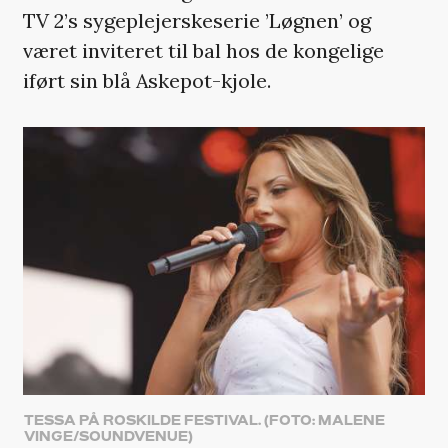
TV 2’s sygeplejerskeserie ’Løgnen’ og
været inviteret til bal hos de kongelige
iført sin blå Askepot-kjole.
TESSA PÅ ROSKILDE FESTIVAL. (FOTO: MALENE
VINGE/SOUNDVENUE)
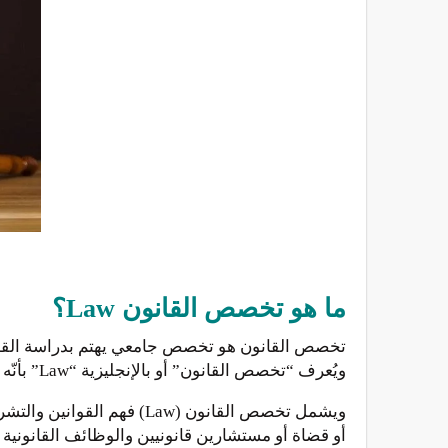
ما هو تخصص القانون Law؟
تخصص القانون هو تخصص جامعي يهتم بدراسة القواعد وا
ويُعرف “تخصص القانون” أو بالإنجليزية “Law” بأنّه التخصص الذي تتمحور غاياته الرئيسية نحو الدفاع عن حقوق الناس والمتهمين وإثبات براءتهم.
ويشمل تخصص القانون (Law
أو قضاة أو مستشارين قانونيين والوظائف القانوني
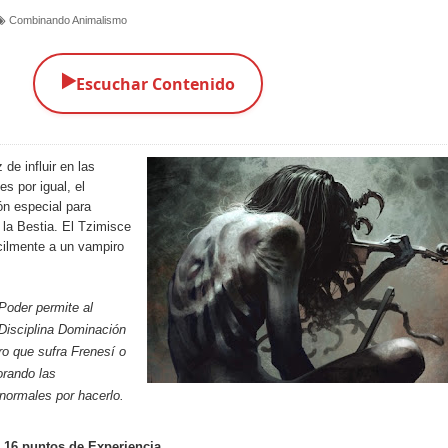
Combinando Animalismo
▶️
Escuchar Contenido
de influir en las
 por igual, el
ón especial para
a la Bestia. El Tzimisce
ilmente a un vampiro
Poder permite al
 Disciplina Dominación
o que sufra Frenesí o
orando las
normales por hacerlo.
 16 puntos de Experiencia.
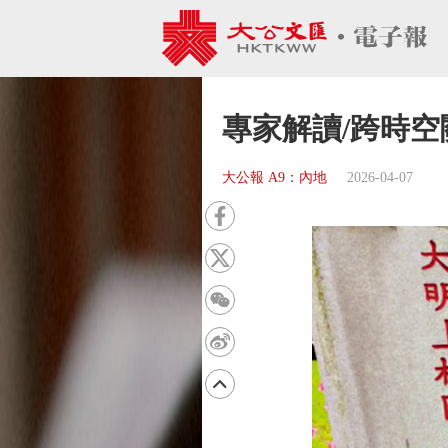
專家解讀/跨時空
大公報 A9：內地
2026-04-07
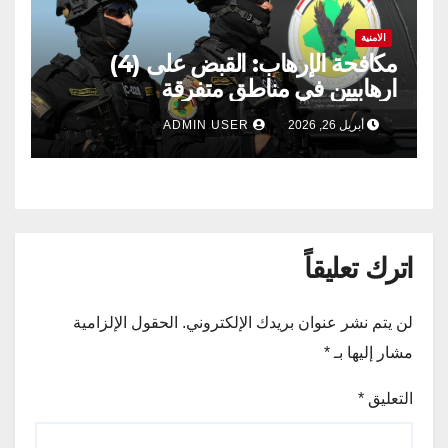
الامنية
مكافحة الإرهاب: القبض على (4)
ارهابيين في مناطق متفرقة
أبريل 26, 2026
ADMIN USER
اترك تعليقاً
لن يتم نشر عنوان بريدك الإلكتروني.
الحقول الإلزامية
مشار إليها بـ
*
التعليق
*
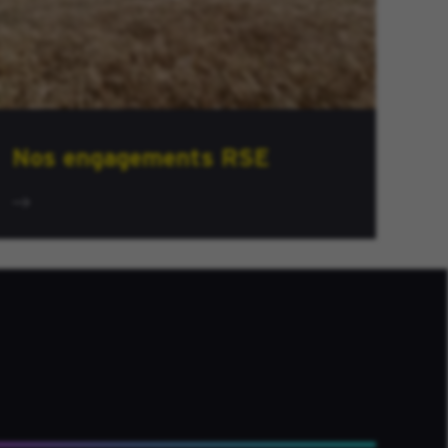
Nos engagements RSE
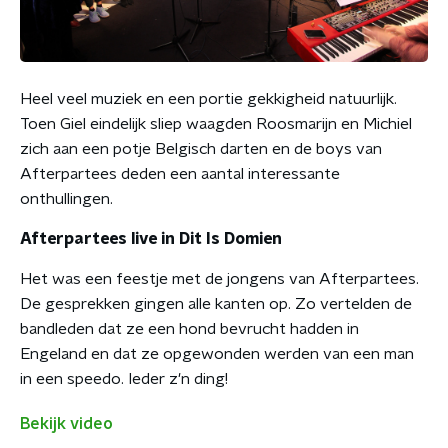
Heel veel muziek en een portie gekkigheid natuurlijk.
Toen Giel eindelijk sliep waagden Roosmarijn en Michiel
zich aan een potje Belgisch darten en de boys van
Afterpartees deden een aantal interessante
onthullingen.
Afterpartees live in Dit Is Domien
Het was een feestje met de jongens van Afterpartees.
De gesprekken gingen alle kanten op. Zo vertelden de
bandleden dat ze een hond bevrucht hadden in
Engeland en dat ze opgewonden werden van een man
in een speedo. Ieder z'n ding!
Bekijk video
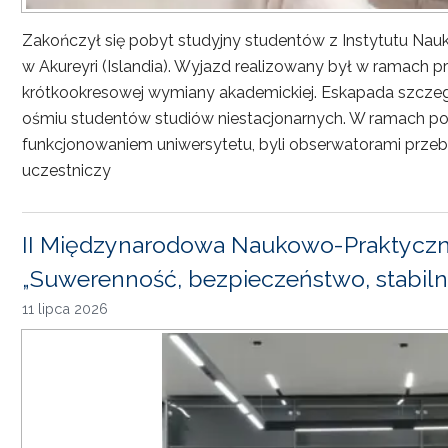
Zakończył się pobyt studyjny studentów z Instytutu Nau
w Akureyri (Islandia). Wyjazd realizowany był w ramach
krótkookresowej wymiany akademickiej. Eskapada szczeg
ośmiu studentów studiów niestacjonarnych. W ramach pob
funkcjonowaniem uniwersytetu, byli obserwatorami przebi
uczestniczy
II Międzynarodowa Naukowo-Praktyczn
„Suwerenność, bezpieczeństwo, stabiln
11 lipca 2026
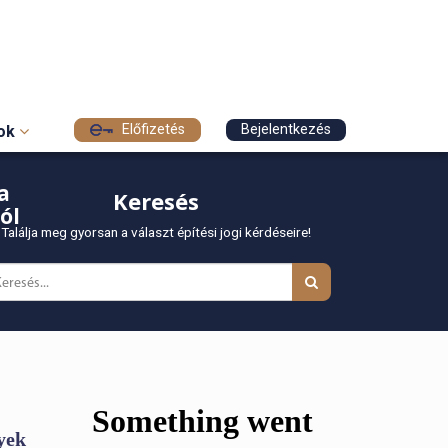
Előfizetés
Bejelentkezés
sok
a
Keresés
ól
Találja meg gyorsan a választ építési jogi kérdéseire!
yek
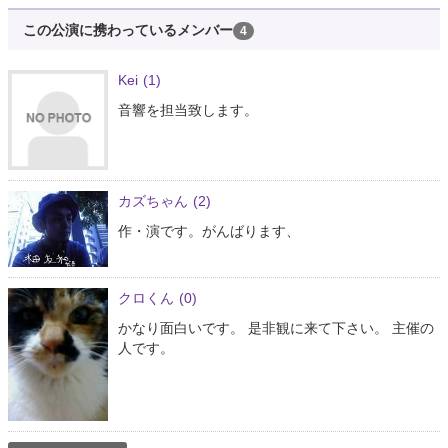
この公演に携わっているメンバー
4
Kei
(1)
音響を担当致します。
カズちゃん
(2)
作・演です。がんばります、
クロくん
(0)
かなり面白いです。 是非観に来て下さい。 主催の
人です。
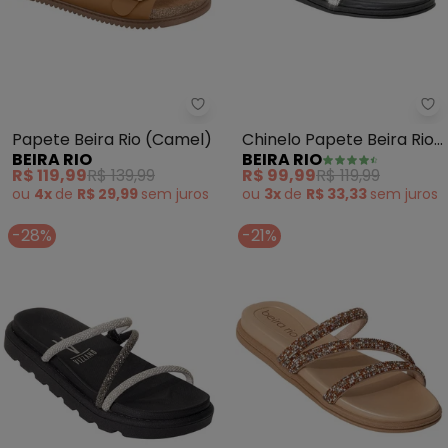
Beira Rio - Papete Beira Rio (C
Be
Papete Beira Rio (Camel)
Chinelo Papete Beira Rio
BEIRA RIO
BEIRA RIO
(Preto) em Sintético
R$ 119,99
R$ 139,99
R$ 99,99
R$ 119,99
ou
4x
de
R$ 29,99
sem
juros
ou
3x
de
R$ 33,33
sem
juros
-28%
-21%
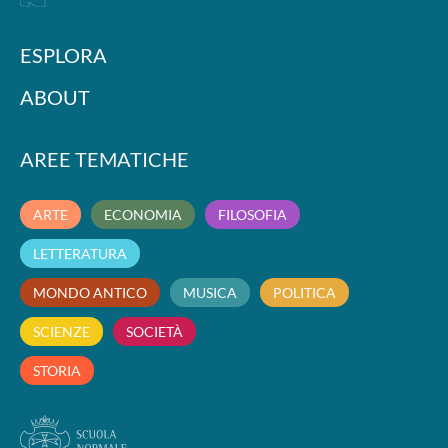
ESPLORA
ABOUT
AREE TEMATICHE
ARTE
ECONOMIA
FILOSOFIA
LETTERATURA
MONDO ANTICO
MUSICA
POLITICA
SCIENZE
SOCIETÀ
STORIA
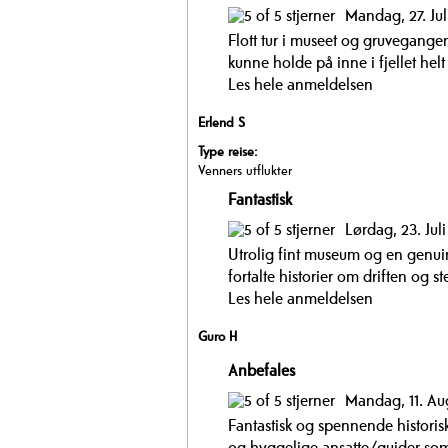
Mandag, 27. Jul
Flott tur i museet og gruvegangen
kunne holde på inne i fjellet helt 
Les hele anmeldelsen
Erlend S
Type reise:
Venners utflukter
Fantastisk
Lørdag, 23. Jul
Utrolig fint museum og en genuin
fortalte historier om driften og s
Les hele anmeldelsen
Guro H
Anbefales
Mandag, 11. Au
Fantastisk og spennende historisk
og hyggelige ansatte/guider som 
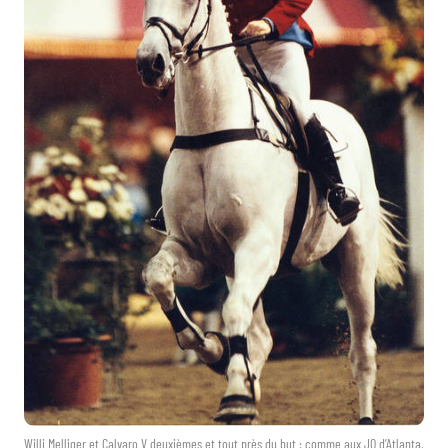
Willi Melliger et Calvaro V deuxièmes et tout près du but : comme aux JO d’Atlanta,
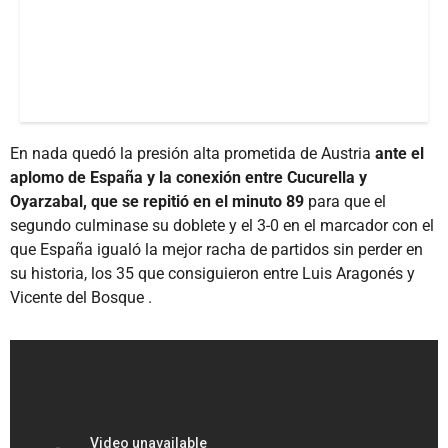
En nada quedó la presión alta prometida de Austria
ante el
aplomo de España y la conexión entre Cucurella y
Oyarzabal, que se repitió en el minuto 89
para que el
segundo culminase su doblete y el 3-0 en el marcador con el
que España igualó la mejor racha de partidos sin perder en
su historia, los 35 que consiguieron entre Luis Aragonés y
Vicente del Bosque .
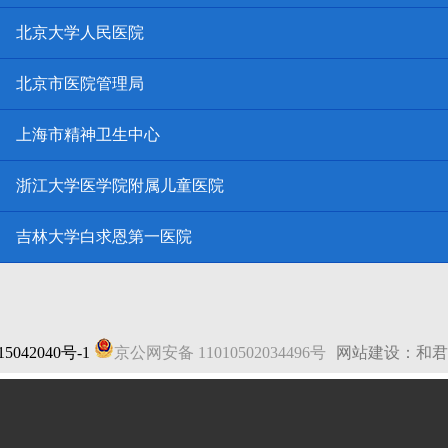
北京大学人民医院
北京市医院管理局
上海市精神卫生中心
浙江大学医学院附属儿童医院
吉林大学白求恩第一医院
5042040号-1
京公网安备 11010502034496号
网站建设：和君
法律声明
|
网站地图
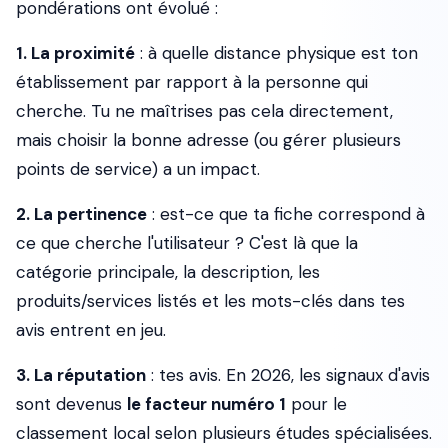
pondérations ont évolué :
1. La proximité
: à quelle distance physique est ton
établissement par rapport à la personne qui
cherche. Tu ne maîtrises pas cela directement,
mais choisir la bonne adresse (ou gérer plusieurs
points de service) a un impact.
2. La pertinence
: est-ce que ta fiche correspond à
ce que cherche l'utilisateur ? C'est là que la
catégorie principale, la description, les
produits/services listés et les mots-clés dans tes
avis entrent en jeu.
3. La réputation
: tes avis. En 2026, les signaux d'avis
sont devenus
le facteur numéro 1
pour le
classement local selon plusieurs études spécialisées.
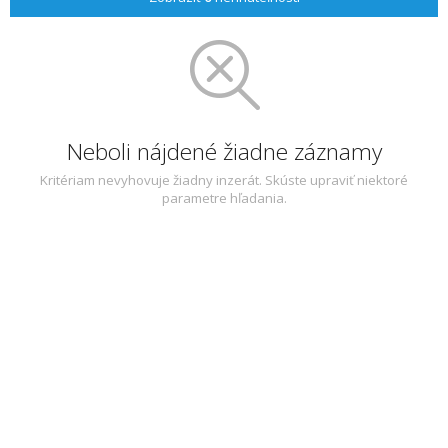
Neboli nájdené žiadne záznamy
Kritériam nevyhovuje žiadny inzerát. Skúste upraviť niektoré
parametre hľadania.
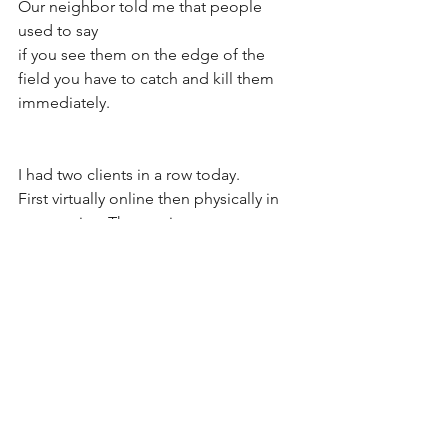
Our neighbor told me that people 
used to say 
if you see them on the edge of the 
field you have to catch and kill them 
immediately.
I had two clients in a row today. 
First virtually online then physically in 
my practice. The sessions were 
wonderfully intense. 
I am someone who likes to move, grip, 
comprehend, touch and yet both 
sessions were moving, comprehending 
and tangentially.
Are you indecisive if you want both?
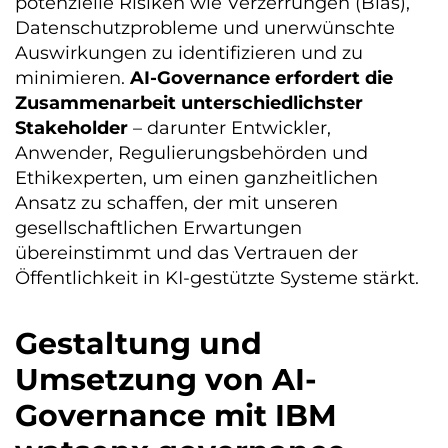
potenzielle Risiken wie Verzerrungen (Bias),
Datenschutzprobleme und unerwünschte
Auswirkungen zu identifizieren und zu
minimieren.
AI-Governance erfordert die
Zusammenarbeit unterschiedlichster
Stakeholder
– darunter Entwickler,
Anwender, Regulierungsbehörden und
Ethikexperten, um einen ganzheitlichen
Ansatz zu schaffen, der mit unseren
gesellschaftlichen Erwartungen
übereinstimmt und das Vertrauen der
Öffentlichkeit in KI-gestützte Systeme stärkt.
Gestaltung und
Umsetzung von AI-
Governance mit IBM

════════

WHAT YOU SHOULD DO: Determine how many lines of the listing above hold the word "ramach". Report that number without anything else.

YOUR SOLUTION: 2